Machine unlearning is a cutting-edge technology that embodies the privacy legal principle of the right to be forgotten within the realm of machine learning (ML). It aims to remove specific data or knowledge from trained models without retraining from scratch and has gained significant attention in the field of artificial intelligence in recent years. However, the development of machine unlearning research is associated with inherent vulnerabilities and threats, posing significant challenges for researchers and practitioners. In this article, we provide the first comprehensive survey of security and privacy issues associated with machine unlearning by providing a systematic classification across different levels and criteria. Specifically, we begin by investigating unlearning-based security attacks, where adversaries exploit vulnerabilities in the unlearning process to compromise the security of machine learning (ML) models. We then conduct a thorough examination of privacy risks associated with the adoption of machine unlearning.

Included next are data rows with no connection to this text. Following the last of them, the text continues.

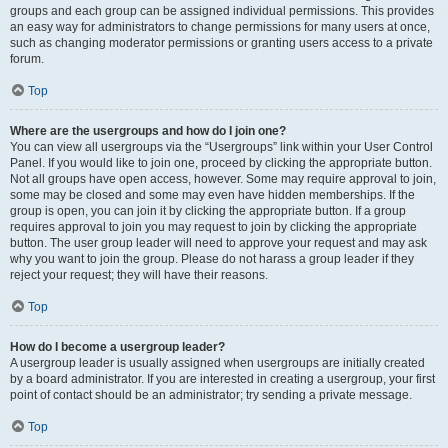
groups and each group can be assigned individual permissions. This provides
an easy way for administrators to change permissions for many users at once,
such as changing moderator permissions or granting users access to a private
forum.
Top
Where are the usergroups and how do I join one?
You can view all usergroups via the “Usergroups” link within your User Control
Panel. If you would like to join one, proceed by clicking the appropriate button.
Not all groups have open access, however. Some may require approval to join,
some may be closed and some may even have hidden memberships. If the
group is open, you can join it by clicking the appropriate button. If a group
requires approval to join you may request to join by clicking the appropriate
button. The user group leader will need to approve your request and may ask
why you want to join the group. Please do not harass a group leader if they
reject your request; they will have their reasons.
Top
How do I become a usergroup leader?
A usergroup leader is usually assigned when usergroups are initially created
by a board administrator. If you are interested in creating a usergroup, your first
point of contact should be an administrator; try sending a private message.
Top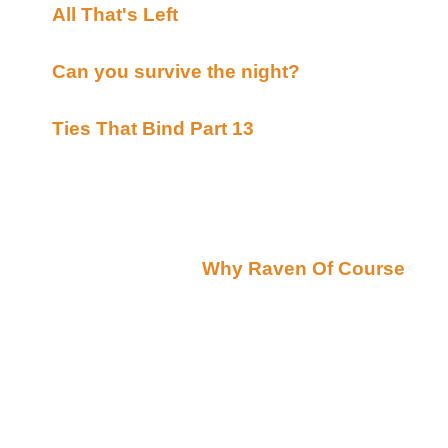
All That's Left
By Tami's & Eveh's Posted on
Archives(Beyond Uber Alt)
Can you survive the night?
By Greek Warrio
Bards(Beyond Uber Alt)
Ties That Bind Part 13
By Maderlin Bidmead
Bards(Beyond Uber Alt)
Raven Recommends
Thursday October 25, 2001
Raven's Ravings(by
Why Raven Of Course
):
Tonight I would like to introduce our latest Guest Ra
that has brought us a varity of wonderful tales such
Summer`s Circus
A Summer Reunion
Swollen Bud Winner - Pendragon Cove
Break Out '99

Additionally, we explore existing countermeasures and mitigation strategies designed to protect models from malicious unlearning-based attacks targeting both security and privacy. Further, we provide a detailed comparison between machine unlearning-based security and privacy attacks and traditional malicious attacks. Finally, we discuss promising future research directions for security and privacy issues posed by machine unlearning, offering insights into potential solutions and advancements in this evolving field.

Abstract Image

机器学习的安全和隐私问题调查
机器学习是在机器学习领域体现“被遗忘权”这一隐私法律原则的尖端技术。它旨在从训练过的模型中删除特定的数据或知识,而无需从头开始重新训练,近年来在人工智能领域受到了极大的关注。然而,机器学习研究的发展与固有的漏洞和威胁有关,给研究人员和从业者带来了重大挑战。在本文中,我们通过提供跨不同级别和标准的系统分类,首次全面调查了与机器学习相关的安全和隐私问题。具体来说,我们首先调查基于取消学习的安全攻击,攻击者利用取消学习过程中的漏洞来破坏机器学习(ML)模型的安全性。然后,我们对与采用机器学习相关的隐私风险进行彻底检查。此外,我们探讨了现有的对策和缓解策略,旨在保护模型免受针对安全和隐私的恶意基于学习的攻击。此外,我们还提供了基于机器学习的安全和隐私攻击与传统恶意攻击之间的详细比较。最后,我们讨论了机器学习带来的安全和隐私问题的未来研究方向,为这个不断发展的领域的潜在解决方案和进展提供了见解。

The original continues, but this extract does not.